Hanya saja, hal tersebut sulit terealisasi karena pita 450 MHz tidak populer untuk layanan jaringan internet seluler. Tidak hanya itu, para pemegang saham juga dinilai sudah tak mendukung STI untuk beroperasi.
Direktur Eksekutif ICT Institute Heru Sutadi mengatakan peluang STI memperpanjang izin atau tidak memperpanjang, tergantung pada para pemegang saham STI.
Secara finansial, menurut Heru, STI memiliki kemampuan untuk membayar tunggakan BHP frekuensi yang hanya sekitar Rp442 miliar. STI tergabung dalam grup Sampoerna Strategic, sebuah grup besar yang memiliki kinerja keuangan cukup kokoh.
Adapun jika hingga hari ini tunggakan BHP belum dibayarkan, menurut Heru, kemungkinan para pemegang saham kesulitan mengembangkan STI.
“Secara finansial tentu STI kan merupakan anak usaha perusahaan besar, tetapi mungkin memang mereka kesulitan mengembangkan STI dan tidak menjadi prioritas ke depannya,” kata Heru, Minggu (30/5/2021).
Sementara itu, Ketua Bidang Regulasi dan Pemerintahan Indonesian Digital Empowering Community (IDIEC) Ardian Asmar menilai salah satu pertimbangan para pemegang saham enggan menambah modal ke STI, karena spektrum frekuensi yang digunakan STI kurang popular untuk seluler.

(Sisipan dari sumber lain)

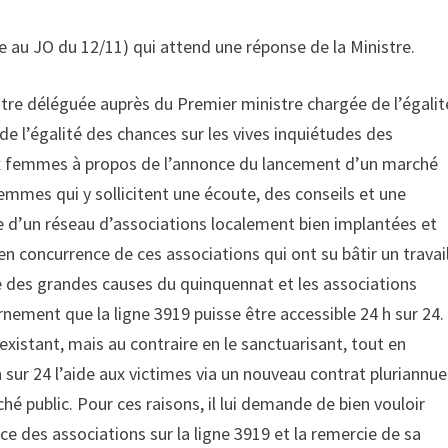
iée au JO du 12/11) qui attend une réponse de la Ministre.
istre déléguée auprès du Premier ministre chargée de l’égalit
de l’égalité des chances sur les vives inquiétudes des
aux femmes à propos de l’annonce du lancement d’un marché
 femmes qui y sollicitent une écoute, des conseils et une
gie d’un réseau d’associations localement bien implantées et
e en concurrence de ces associations qui ont su bâtir un travai
 des grandes causes du quinquennat et les associations
nement que la ligne 3919 puisse être accessible 24 h sur 24.
f existant, mais au contraire en le sanctuarisant, tout en
sur 24 l’aide aux victimes via un nouveau contrat pluriannue
é public. Pour ces raisons, il lui demande de bien vouloir
e des associations sur la ligne 3919 et la remercie de sa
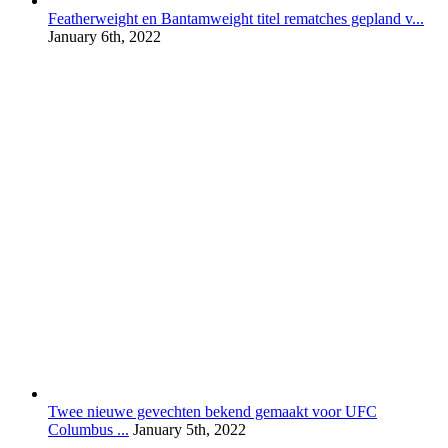
Featherweight en Bantamweight titel rematches gepland v...
January 6th, 2022
Twee nieuwe gevechten bekend gemaakt voor UFC
Columbus ...
January 5th, 2022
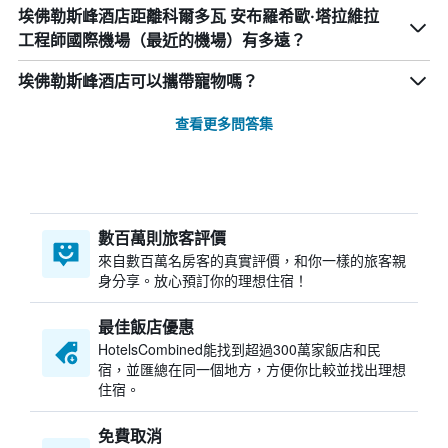
埃佛勒斯峰酒店距離科爾多瓦 安布羅希歐·塔拉維拉
工程師國際機場（最近的機場）有多遠？
埃佛勒斯峰酒店可以攜帶寵物嗎？
查看更多問答集
數百萬則旅客評價
來自數百萬名房客的真實評價，和你一樣的旅客親
身分享。放心預訂你的理想住宿！
最佳飯店優惠
HotelsCombined​能找到超過300萬家飯店和民
宿，並匯總在同一個地方，方便你比較並找出理想
住宿。
免費取消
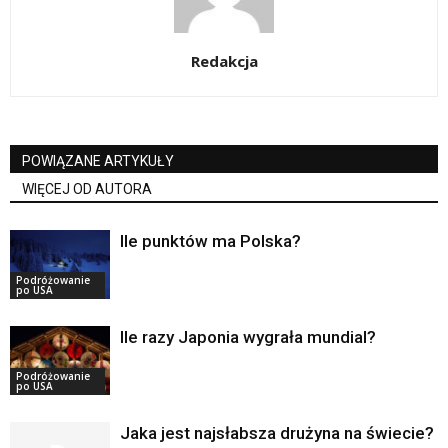
Redakcja
POWIĄZANE ARTYKUŁY
WIĘCEJ OD AUTORA
Ile punktów ma Polska?
Podróżowanie
po USA
Ile razy Japonia wygrała mundial?
Podróżowanie
po USA
Jaka jest najsłabsza drużyna na świecie?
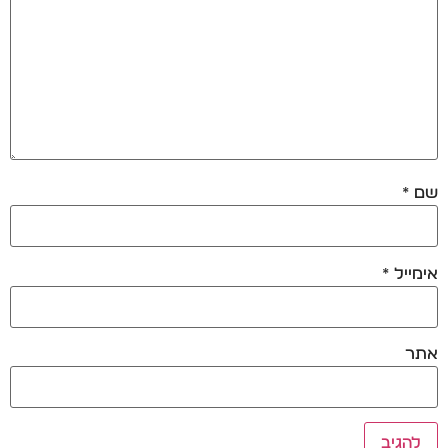
שם
*
אימייל
*
אתר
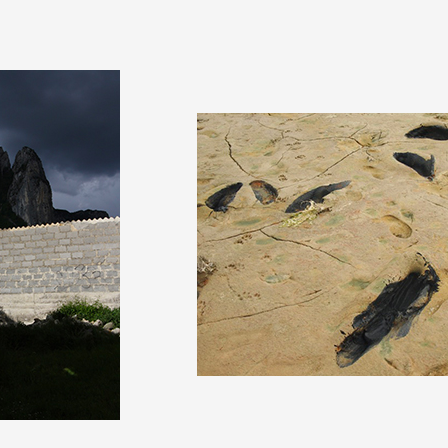
 public
tes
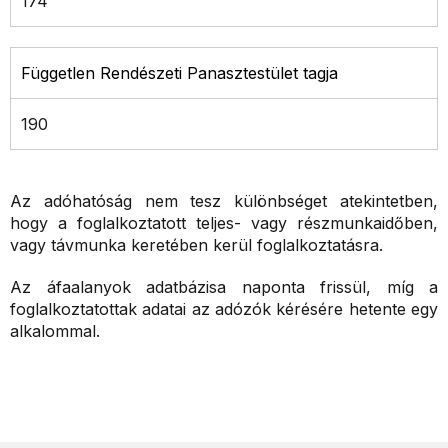
174
Független Rendészeti Panasztestület tagja
190
Az adóhatóság nem tesz különbséget atekintetben,
hogy a foglalkoztatott teljes- vagy részmunkaidőben,
vagy távmunka keretében kerül foglalkoztatásra.
Az áfaalanyok adatbázisa naponta frissül, míg a
foglalkoztatottak adatai az adózók kérésére hetente egy
alkalommal.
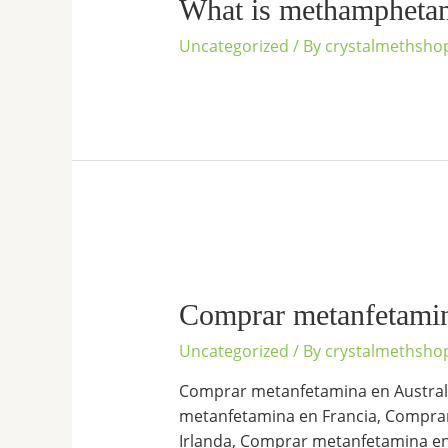
What is methamphetam
Uncategorized
/ By
crystalmethsho
Comprar
metanfetamina
online
Comprar metanfetamin
España
Uncategorized
/ By
crystalmethsho
Comprar metanfetamina en Austral
metanfetamina en Francia, Compra
Irlanda, Comprar metanfetamina en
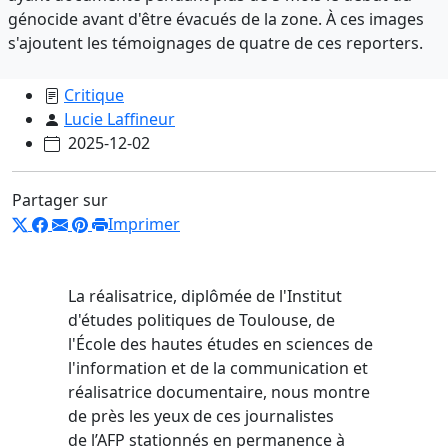
génocide avant d'être évacués de la zone. À ces images
s'ajoutent les témoignages de quatre de ces reporters.
Critique
Lucie Laffineur
2025-12-02
Partager sur
Imprimer
La réalisatrice, diplômée de l'Institut
d'études politiques de Toulouse, de
l'École des hautes études en sciences de
l'information et de la communication et
réalisatrice documentaire, nous montre
de près les yeux de ces journalistes
de l’AFP stationnés en permanence à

“Tidak ada gawai yang dapat menangkap sinyal di pita 450 MHz. Jadi mereka terpaksa jualan perangkat juga agar frekuensinya terpakai,” kata Ardian.
Ardian menuturkan agar 450 MHz lebih menguntungkan secara bisnis, STI seharusnya mengubah target pasarnya dari ritel perorangan ke ritel UMKM.

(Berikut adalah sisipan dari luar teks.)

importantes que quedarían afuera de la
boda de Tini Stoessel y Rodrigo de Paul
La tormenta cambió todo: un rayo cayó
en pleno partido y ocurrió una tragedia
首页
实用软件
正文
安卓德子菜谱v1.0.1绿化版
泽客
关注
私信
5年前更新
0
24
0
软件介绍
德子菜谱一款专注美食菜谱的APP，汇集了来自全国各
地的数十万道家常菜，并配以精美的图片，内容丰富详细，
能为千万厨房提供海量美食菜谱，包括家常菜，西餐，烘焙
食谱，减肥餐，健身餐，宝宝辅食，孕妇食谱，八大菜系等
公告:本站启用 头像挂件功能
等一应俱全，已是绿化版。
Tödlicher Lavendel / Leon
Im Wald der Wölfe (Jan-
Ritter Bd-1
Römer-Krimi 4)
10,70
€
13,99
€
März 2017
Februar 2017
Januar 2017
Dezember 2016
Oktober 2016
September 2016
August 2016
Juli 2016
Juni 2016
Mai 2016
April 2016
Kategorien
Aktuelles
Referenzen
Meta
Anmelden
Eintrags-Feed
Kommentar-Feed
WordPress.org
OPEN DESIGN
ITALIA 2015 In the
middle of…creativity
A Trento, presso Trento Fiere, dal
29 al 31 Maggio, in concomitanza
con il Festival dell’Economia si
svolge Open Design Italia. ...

Sampoerna Group memiliki keahlian di UMKM karena Sampoerna berjualan rokok. Sinergi antara STI dengan perusahaan-perusahaan di Sampoerna Group akan membuat napas STI lebih panjang di tengah ketatnya persaingan.
“Problemnya dalam sebuah grup besar, sinergi grup itu hanya semacam utopia. Beratnya di sana,” kata Ardian.